They were just as pleased for her when in 1968 she excitedly announced that she had been chosen to fly as an air hostess with MMA and would be leaving the station. Though the staff were very pleased for Kay at what promised to be an exciting career opening up for her, this was tinged, somewhat, with regret that they would be losing a much appreciated and well-liked workmate.

They could not know, of course, that this regret would be compounded to a much greater degree when they would learn so soon after she left Channel 9 that Kay had died in what remains to this day the third worst crash in Australian civil aviation history.

The crash of MMA’s Viscount received world-wide attention in civil aviation circles. The British-made, four-engined aircraft had been a very popular passenger plane and its makers had enjoyed big sales to the airlines of various nations. It was brought down when severe metal fatigue in its right wing main spar snapped; half the wing and one engine breaking away sending the plane plunging to the ground. Immediately after the accident and as investigations into the cause of the crash began, the Department of Civil Aviation temporarily grounded all Australian-registered Viscounts. This temporary grounding was eventually made permanent.

On a personal note, after the crash of Flight 1750 I was able to reflect on the mixed fortunes that are often at play during one’s lifetime. MMA had taken delivery of its Viscount in September 1968. It had been transferred from Ansett Airlines which by this time had become the owners of MacRobertson Miller Airlines.

Soon after its arrival in WA it made its first flight as a passenger-carrying aircraft.

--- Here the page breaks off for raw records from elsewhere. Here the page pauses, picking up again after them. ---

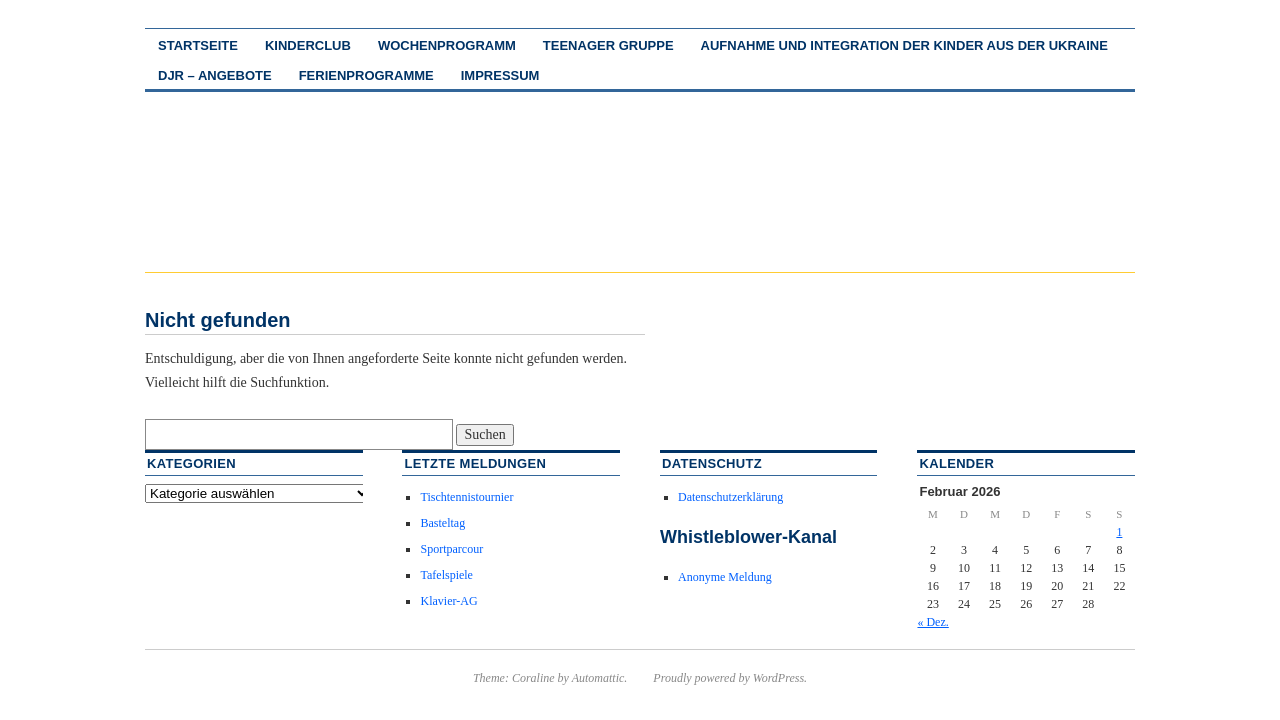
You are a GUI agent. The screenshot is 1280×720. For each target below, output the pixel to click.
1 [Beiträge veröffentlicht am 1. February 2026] (1119, 532)
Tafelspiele (446, 575)
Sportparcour (451, 549)
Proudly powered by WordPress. (730, 678)
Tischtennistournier (466, 497)
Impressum (500, 75)
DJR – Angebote (215, 75)
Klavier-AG (448, 601)
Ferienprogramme (366, 75)
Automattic (598, 678)
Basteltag (442, 523)
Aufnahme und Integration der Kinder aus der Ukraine (904, 45)
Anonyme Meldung (725, 577)
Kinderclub (308, 45)
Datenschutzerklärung (730, 497)
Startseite (198, 45)
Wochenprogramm (447, 45)
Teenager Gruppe (608, 45)
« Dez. (932, 622)
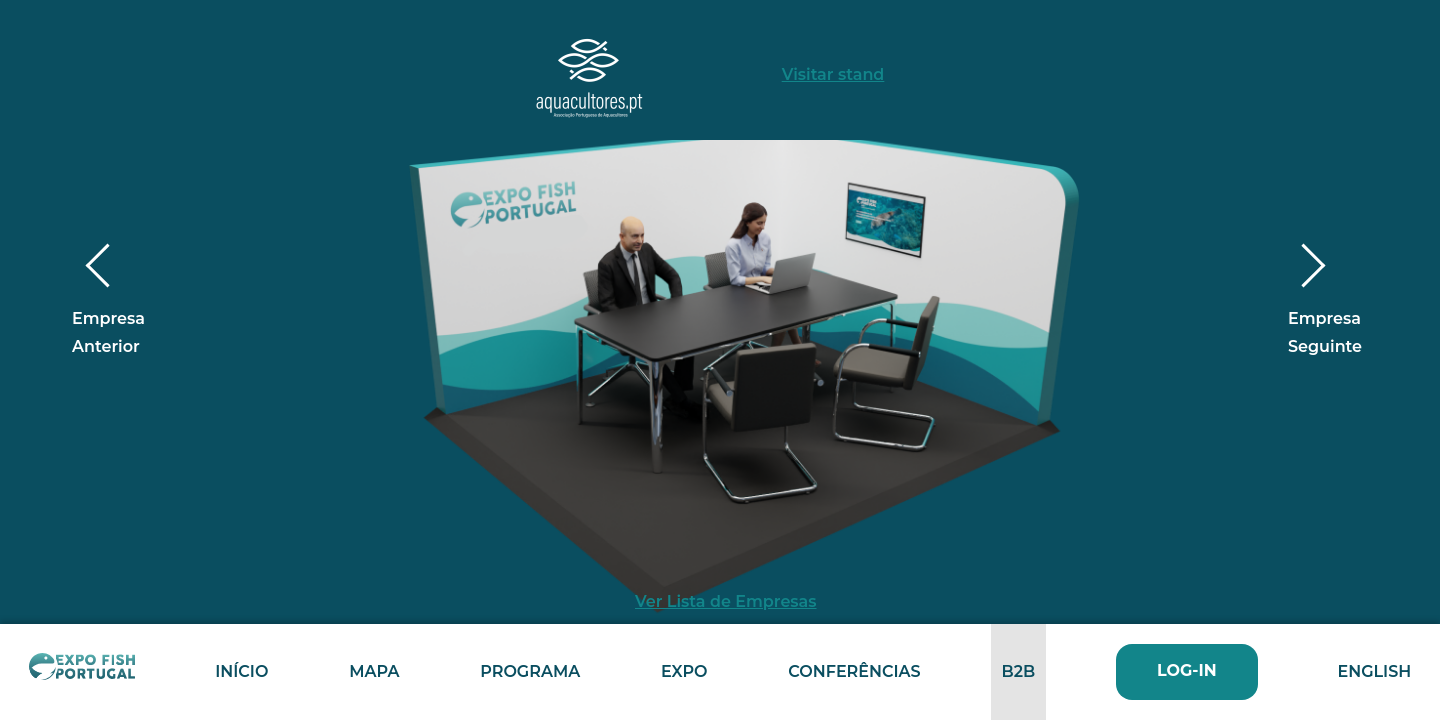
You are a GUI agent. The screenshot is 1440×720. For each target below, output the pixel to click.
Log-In (1187, 670)
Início (241, 671)
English (1374, 671)
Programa (530, 671)
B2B (1018, 671)
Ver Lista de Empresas (726, 601)
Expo (684, 671)
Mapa (374, 671)
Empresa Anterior (108, 303)
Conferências (854, 671)
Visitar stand (833, 74)
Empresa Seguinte (1325, 303)
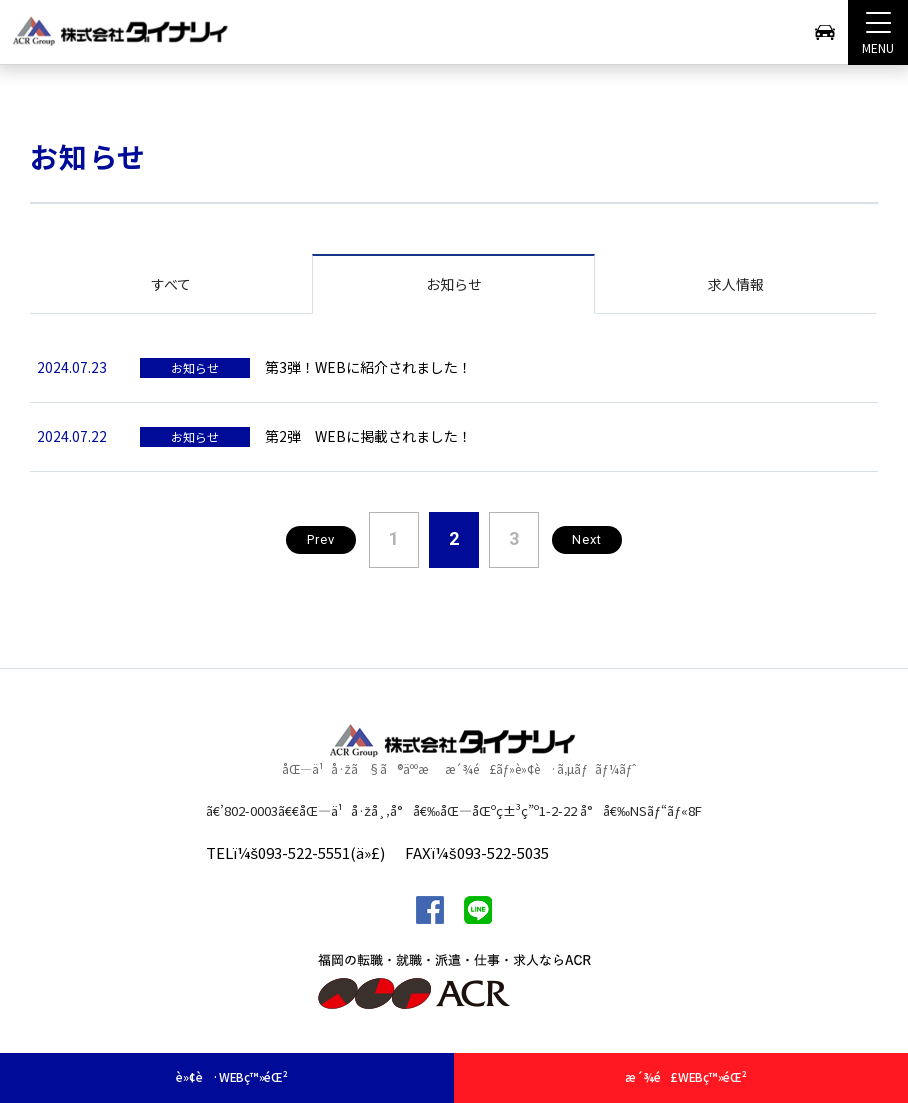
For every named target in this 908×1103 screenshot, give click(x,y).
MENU (877, 28)
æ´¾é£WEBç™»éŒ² (685, 1076)
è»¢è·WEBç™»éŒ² (231, 1076)
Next (587, 539)
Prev (321, 539)
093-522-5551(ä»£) (321, 852)
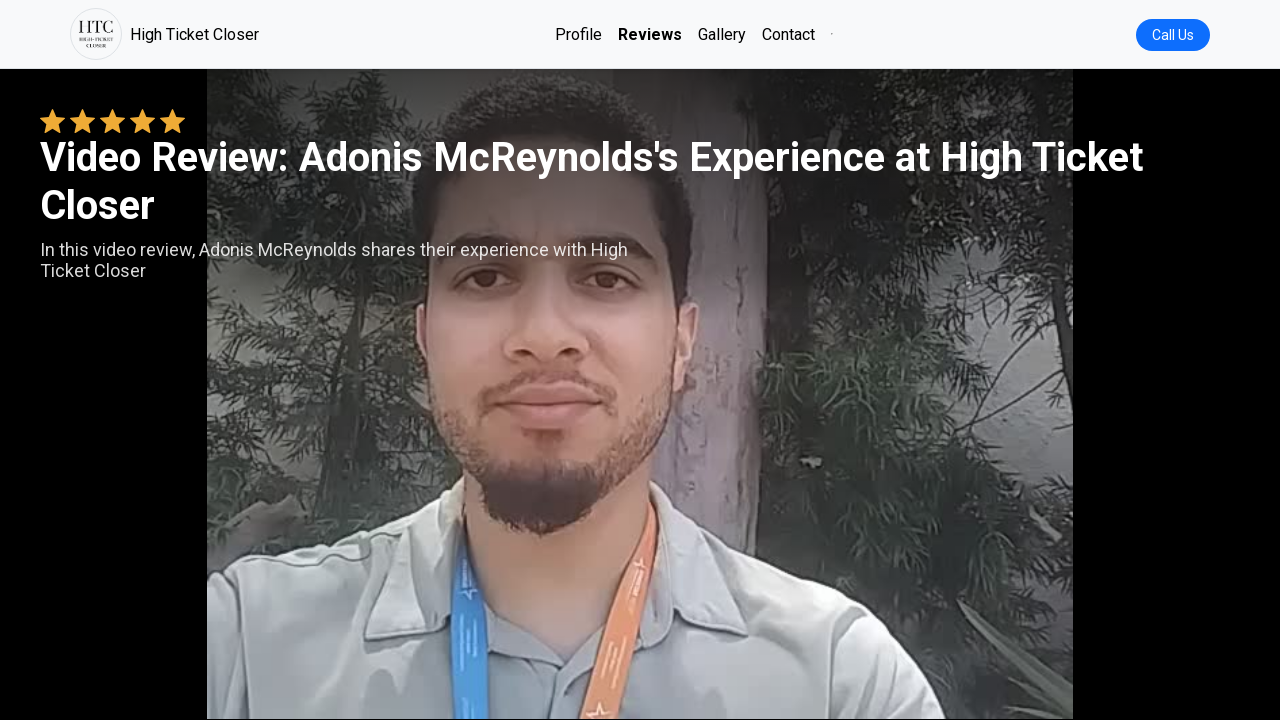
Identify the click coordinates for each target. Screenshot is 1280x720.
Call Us (1173, 35)
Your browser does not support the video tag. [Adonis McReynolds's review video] (640, 394)
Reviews (650, 34)
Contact (788, 34)
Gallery (722, 34)
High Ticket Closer (164, 34)
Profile (578, 34)
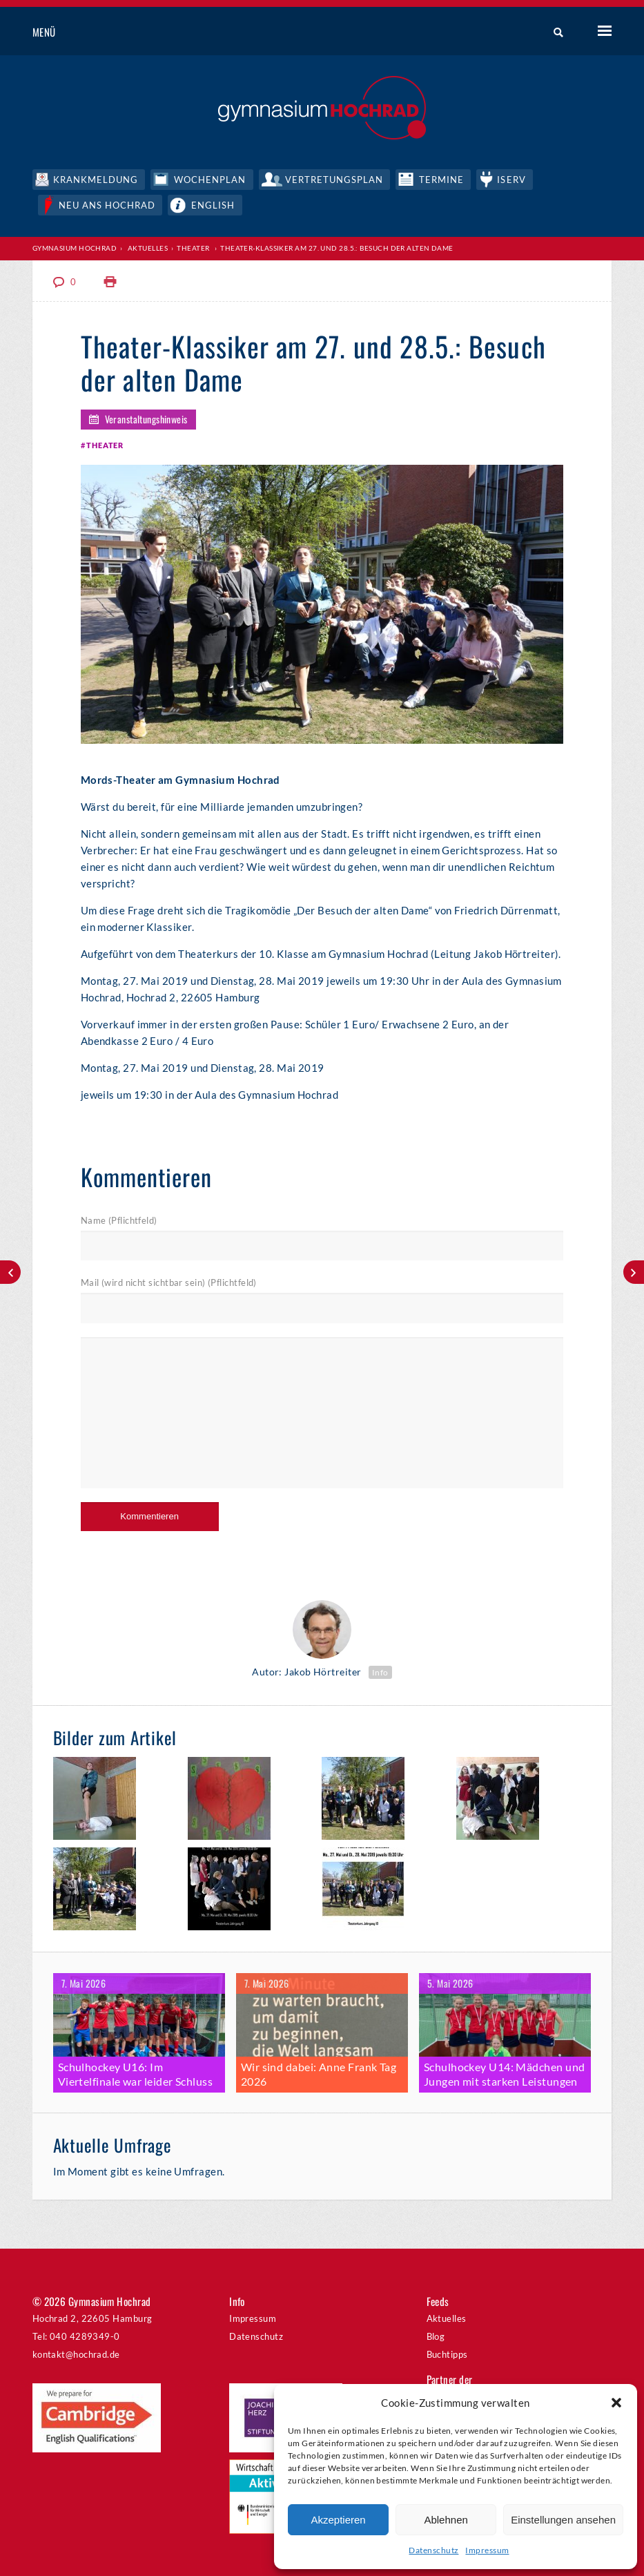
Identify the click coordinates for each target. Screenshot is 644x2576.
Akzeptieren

On that inaugural flight the airline invited a number of media representatives to go along and report on the extra speed, comfort and other innovations their recent acquisition offered passengers flying north.

I was one of those invited. I had previously flown north a number of times on MMA’s Fokker Friendship aircraft. Certainly, the Viscount as an alternative to the Friendship was superior in a number of ways and it was a very enjoyable flight.

It was following the Viscount’s crash that I had cause to reflect on how during that inaugural flight just some weeks before, the metal fatigue in the right wing’s main spar had been relentlessly edging closer towards ending the aircraft’s life. Obviously, for me, it was fortuitous, that I flew on the Viscount just weeks before its end and the death of much-respected member of the Channel 9 news team we all knew so well.

Terry Spence


Wish also to express our appreciation to Helen Mumme and June Holmes for their help locating photographs for this story.




5 Responses to “Tribute to Kay Aubrey – STW News Secretary”

  1. Sara Dennis says:

    Kay Aubrey was my great great aunt and the story of her passing has always been told in the family. It is so nice to finally put a face to the name and to see her fondly remembered.

  2. Kay Aubrey says:

    Kay was my cousin,(My mum was her aunt) I remember when this happened, I was 14years old at the time. We are in the UK and it was such a shock to us all. Kay’s father Doug, was my mums brother(My Mum was Vera Aubrey). It is so nice that she is still remembered not just by family but by others too.

    Thank you.

  3. Pam Miller says:

    Did she come from UK was her dad a milkman in UK. Did they live in Southall? In a prefab. If so we were best friends before they emigrated. I would so like to know. Thank you

  4. Elsa Evans says:

    Such a sad day for many people including my husbands family as his father was also on this flight ..

  5. Geoff Perkins says:

    In answer to Pam Miller’s question, yes, Kay was from England and they did live in Southall in a prefab. Kay was my cousin (her mum Dot was my aunt), but as she emigrated to Australia before I was born, I never knew her.